Data provided:
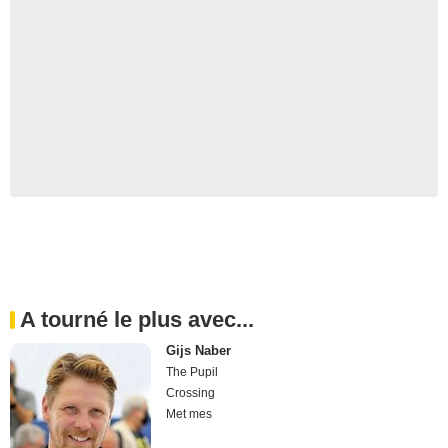
A tourné le plus avec...
Gijs Naber
The Pupil
Crossing
Met mes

Prompt:
Reproduce the records above exactly, excluding every picture.

Result of the task:
A tourné le plus avec...
Gijs Naber
The Pupil
Crossing
Met mes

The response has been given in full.